Dr Oz: 1 mg Melatonin Dosage
Melatonin is a popular over the counter sleep product, but could it actually be destroying your sleep? Yes, there are Melatonin Dangers that you have to be aware of. Dr Oz and his audience learned some surprising facts that most people don’t know about this product. Find out the safe Melatonin dosage and other usage guidelines. Plus, learn how to do PMR Exercises to get a good night’s sleep safely and naturally!
Audience guest April told Dr Oz and Dr Michael Breus that she had been taking Melatonin for about a year as a solution to her sleeplessness and anxiety. She said it doesn’t work very well, but she figured it was better than nothing.
Dr Oz: Melatonin Dosage Guidelines
Dr Oz had Dr Breus look at the supplement April has been using, and they discovered that April wasn’t taking the dosage she thought she was. April took two pills at bedtime and one pill when she woke up in the middle of the night.
“She was taking…approximately 9 mg of Melatonin, and that’s nine times the recommended daily dosage of Melatonin,” Dr Breus said. According to the show and Dr Breus, a Melatonin dosage higher than 1 mg could be dangerous for your sleep health.
This overdose could be to blame for some of April’s severe side effects. For patients who actually needed Melatonin, they would only be recommended about 1 mg. April was alarmed by the news, because she assumed the product was safe and natural. “I didn’t think I could take too much,” she said.
Some women in the audience took more than April did, while others took at least 5 mg nightly. Most of the audience takes at least 2 mg, which is twice the daily dosage.
Dr Oz: Melatonin Overdose
Lisa said she has been using Melatonin about three years, and alternates between a 3 mg and 5 mg dosage, depending on how tired she is at bedtime. She said she was really upset to find out she has been overdosing for years. “I started taking it ‘cause I thought it was safe,” she said, echoing Lisa’s statement. She kept thinking if she continued to take it, it would eventually be useful.

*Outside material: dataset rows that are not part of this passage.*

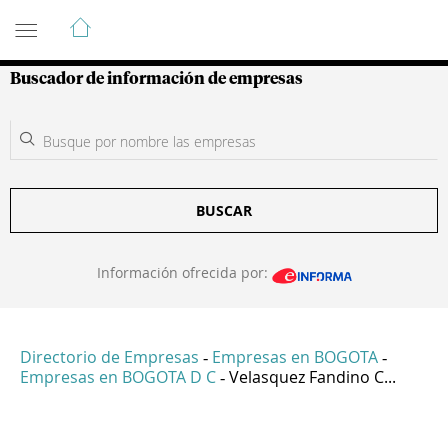
Guía de Empresas Colombianas
Buscador de información de empresas
BUSCAR
Información ofrecida por:
Directorio de Empresas
Empresas en BOGOTA
-
-
Empresas en BOGOTA D C
Velasquez Fandino C...
-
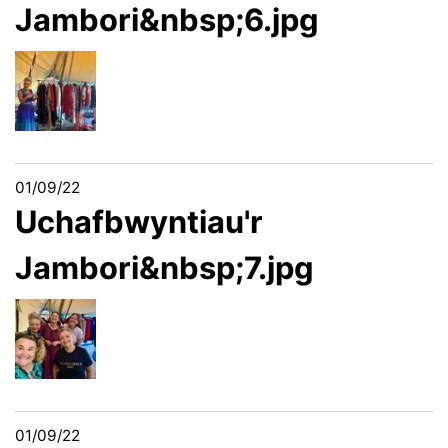
Jambori&nbsp;6.jpg
01/09/22
Uchafbwyntiau'r
Jambori&nbsp;7.jpg
01/09/22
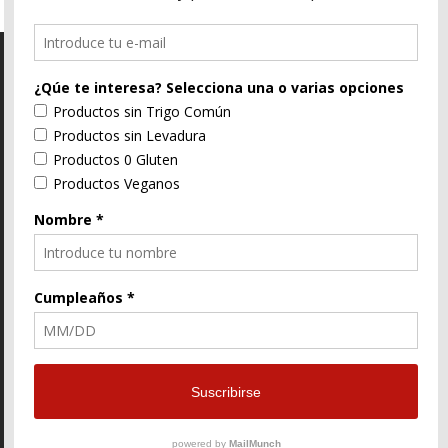
C/ Segorbe, 4 46004 Valencia
E-Mail
96 352 91 31
Enlace
Enlace
Enlace
de
de
de
Facebook
Twitter
instagram
© ZtyLe Design
AranZtyLe
developed by
AranZtyLe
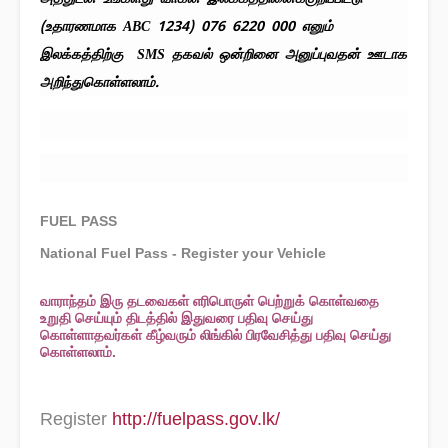
(உதாரணமாக ABC 1234) 076 6220 000 எனும்
இலக்கத்திற்கு SMS தகவல் ஒன்றினை அனுப்புவதன் ஊடாக
அறிந்துகொள்ளலாம்.
FUEL PASS
National Fuel Pass - Register your Vehicle
வாராந்தம் இரு தடவைகள் எரிபொருள் பெற்றுக் கொள்வதை
உறுதி செய்யும் திடத்தில் இதுவரை பதிவு செய்து
கொள்ளாதவர்கள் கீழ்வரும் லிங்கில் பிரவேசித்து பதிவு செய்து
கொள்ளலாம்.
Register
http://fuelpass.gov.lk/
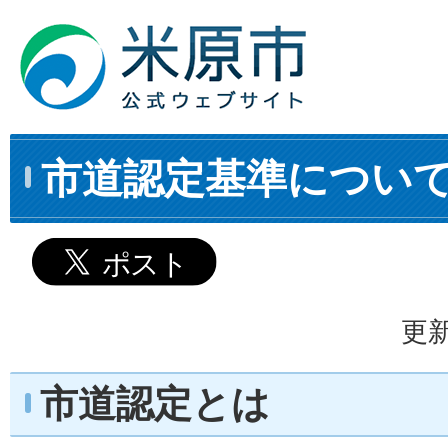
市道認定基準につい
更新
市道認定とは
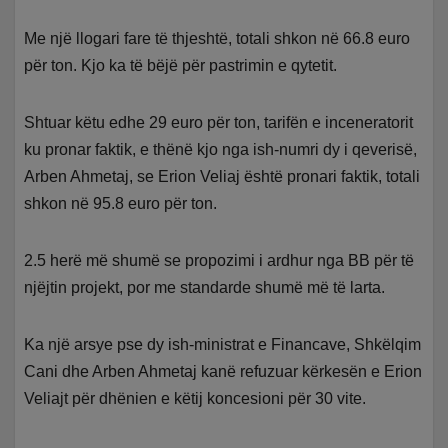
Me një llogari fare të thjeshtë, totali shkon në 66.8 euro
për ton. Kjo ka të bëjë për pastrimin e qytetit.
Shtuar këtu edhe 29 euro për ton, tarifën e inceneratorit
ku pronar faktik, e thënë kjo nga ish-numri dy i qeverisë,
Arben Ahmetaj, se Erion Veliaj është pronari faktik, totali
shkon në 95.8 euro për ton.
2.5 herë më shumë se propozimi i ardhur nga BB për të
njëjtin projekt, por me standarde shumë më të larta.
Ka një arsye pse dy ish-ministrat e Financave, Shkëlqim
Cani dhe Arben Ahmetaj kanë refuzuar kërkesën e Erion
Veliajt për dhënien e këtij koncesioni për 30 vite.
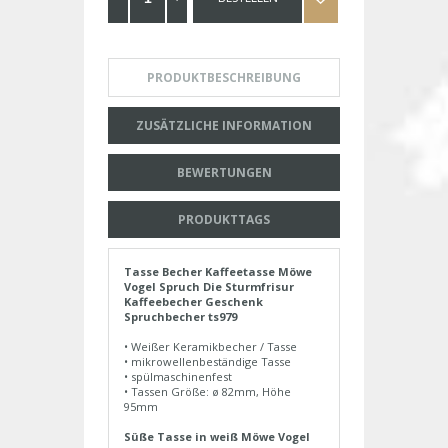
PRODUKTBESCHREIBUNG
ZUSÄTZLICHE INFORMATION
BEWERTUNGEN
PRODUKTTAGS
Tasse Becher Kaffeetasse Möwe
Vogel Spruch Die Sturmfrisur
Kaffeebecher Geschenk
Spruchbecher ts979
• Weißer Keramikbecher / Tasse
• mikrowellenbeständige Tasse
• spülmaschinenfest
• Tassen Größe: ø 82mm, Höhe
95mm
Süße Tasse in weiß Möwe Vogel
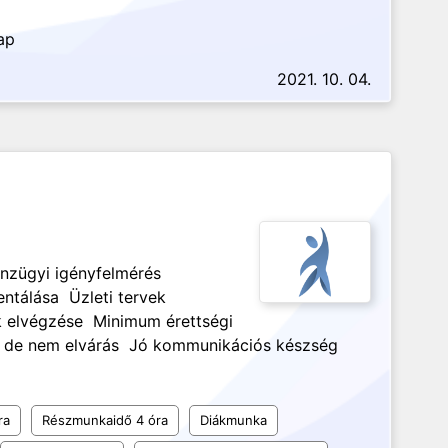
ap
2021. 10. 04.
nzügyi igényfelmérés
ntálása Üzleti tervek
k elvégzése Minimum érettségi
y, de nem elvárás Jó kommunikációs készség
ra
Részmunkaidő 4 óra
Diákmunka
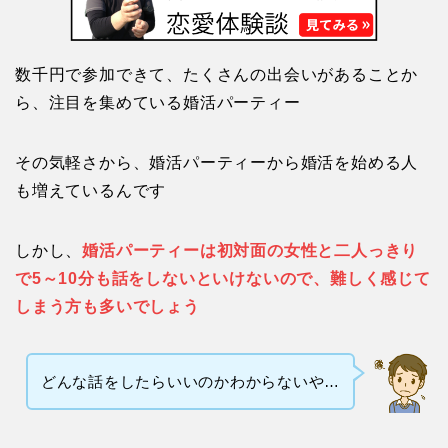
数千円で参加できて、たくさんの出会いがあることか
ら、注目を集めている婚活パーティー
その気軽さから、婚活パーティーから婚活を始める人
も増えているんです
しかし、
婚活パーティーは初対面の女性と二人っきり
で5～10分も話をしないといけないので、難しく感じて
しまう方も多いでしょう
どんな話をしたらいいのかわからないや…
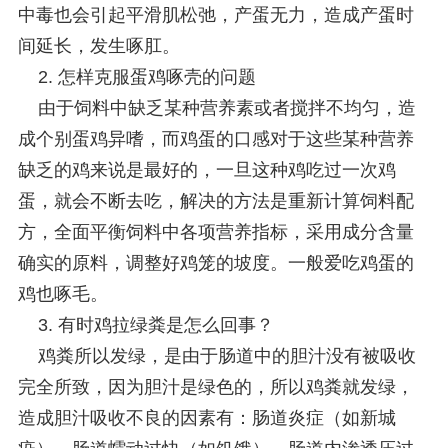
中毒也会引起平滑肌松弛，产蛋无力，造成产蛋时
间延长，发生啄肛。
2. 怎样克服蛋鸡啄壳的问题
由于饲料中缺乏某种营养素或者搅拌不均匀，造
成个别蛋鸡异嗜，而鸡蛋的口感对于这些某种营养
缺乏的鸡来说是最好的，一旦这种鸡吃过一次鸡
蛋，就会不断去吃，解决的方法是重新计算饲料配
方，全面平衡饲料中各项营养指标，采用成分含量
确实的原料，调整好鸡笼的坡度。一般爱吃鸡蛋的
鸡也啄毛。
3. 有时鸡拉绿粪是怎么回事？
鸡粪所以发绿，是由于肠道中的胆汁没有被吸收
完全所致，因为胆汁是绿色的，所以鸡粪就发绿，
造成胆汁吸收不良的因素有：肠道炎症（如新城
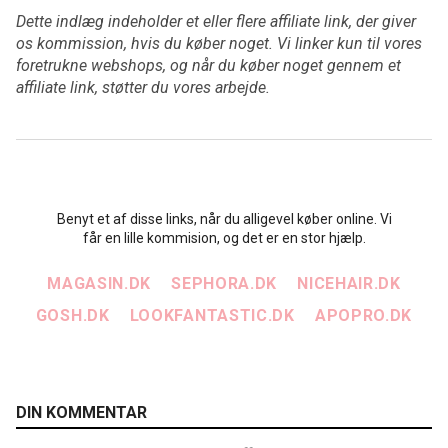
Dette indlæg indeholder et eller flere affiliate link, der giver
os kommission, hvis du køber noget. Vi linker kun til vores
foretrukne webshops, og når du køber noget gennem et
affiliate link, støtter du vores arbejde.
Benyt et af disse links, når du alligevel køber online. Vi
får en lille kommision, og det er en stor hjælp.
MAGASIN.DK
SEPHORA.DK
NICEHAIR.DK
GOSH.DK
LOOKFANTASTIC.DK
APOPRO.DK
DIN KOMMENTAR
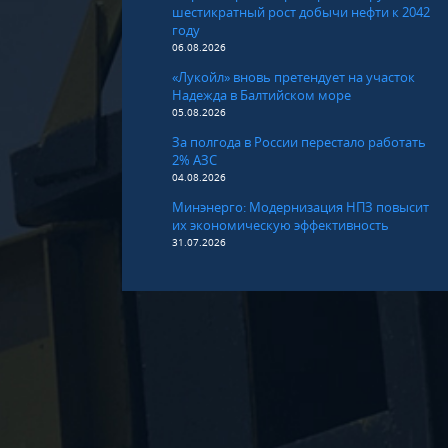
шестикратный рост добычи нефти к 2042
году
06.08.2026
«Лукойл» вновь претендует на участок
Надежда в Балтийском море
05.08.2026
За полгода в России перестало работать
2% АЗС
04.08.2026
Минэнерго: Модернизация НПЗ повысит
их экономическую эффективность
31.07.2026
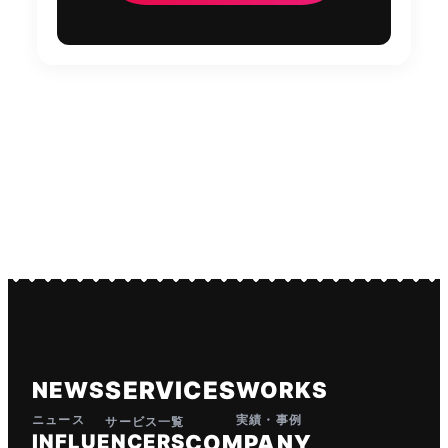
SERVICES
NEWS
WORKS
ニュース
実績・事例
サービス一覧
INFLUENCERS
COMPANY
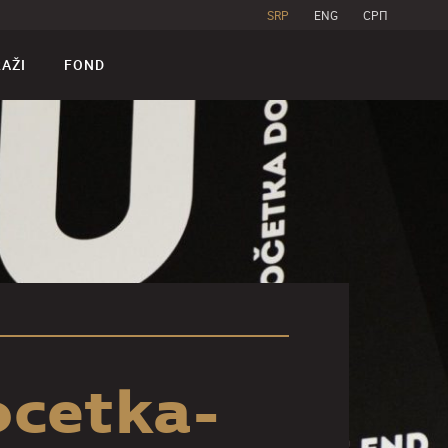
SRP
ENG
CPП
RAŽI
FOND
ocetka-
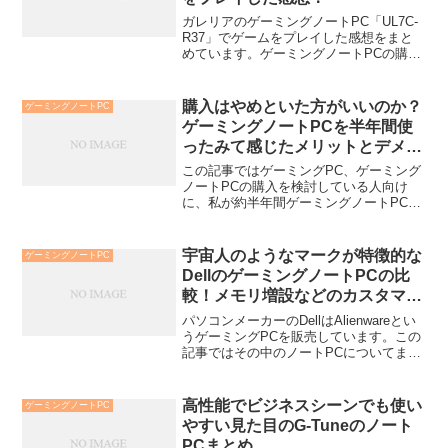
ガレリアのゲーミングノートPC「UL7C-
R37」でゲームをプレイした感想をまと
めています。ゲーミングノートPCの購入
を検討している方の参考になれば幸いで
す。
購入はやめといた方がいいのか？
ゲーミングノートPC
ゲーミングノートPCを半年間使
ったみて感じたメリットとデメリ
ットまとめ！
この記事ではゲーミングPC、ゲーミング
ノートPCの購入を検討している人向け
に、私が約半年間ゲーミングノートPCを
使った感想をまとめています。まだ、半
年しか使っていませんが、今のところ買
って後悔はしていません。私が使ってい
宇宙人のようなマークが特徴的な
ゲーミングノートPC
るゲーミングノートP...
DellのゲーミングノートPCの比
較！メモリ増設などのカスタマイ
ズも選べる！
パソコンメーカーのDellはAlienwareとい
うゲーミングPCを販売しています。この
記事ではその中のノートPCについてまと
めています。表を作って比較もしやすく
していますので、よければご覧くださ
い。AlienwareのノートPC一覧この記...
高性能でビジネスシーンでも使い
ゲーミングノートPC
やすい見た目のG-Tuneのノート
PCまとめ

Dr Oz: Melatonin Marketing Deceptive?
Why are so many people misusing this product? Dr Breus pointed the finger at marketers, who positioned the supplement as a natural sleeping pill. “Melatonin is a sleep regulator. It just changes your body clock. It doesn’t actually initiate sleep,” he said.
Those who are using Melatonin to knock themselves out and go to sleep are going to be disappointed, because it can’t do that. Dr Breus also suggested that emerging research is making the picture of Melatonin more clear. He said since it’s a hormone, it’s not the same as adding a vitamin or mineral to your diet, and it’s something you may want to consult your doctor about.
Who Benefits from Melatonin?
The best candidates for using Melatonin are shift workers, who are working overnight jobs and need to get sleep in the morning (1/2 to 1 mg Melatonin 90 minutes before going to sleep). He also suggested a dosage to combat jet lag. Dr Oz said you should never take it for more than two weeks.
Is Melatonin Safe For Kids?
Dr Breus said that it’s alarming that pediatricians sometimes recommend the supplement to kids and children. “Nothing could be worse than giving a child Melatonin at this point, because we don’t know what could happen,” he said.
Dr Oz: Melatonin Dosage for Elderly Patients
With aging, the body’s pineal gland produces less Melatonin. He suggested that aging adults over 60 who want to use Melatonin try a two-week dosage of 1/3 to 1/2 mg Melatonin. But again, Dr Breus suggested consulting your doctor about making this change permanent.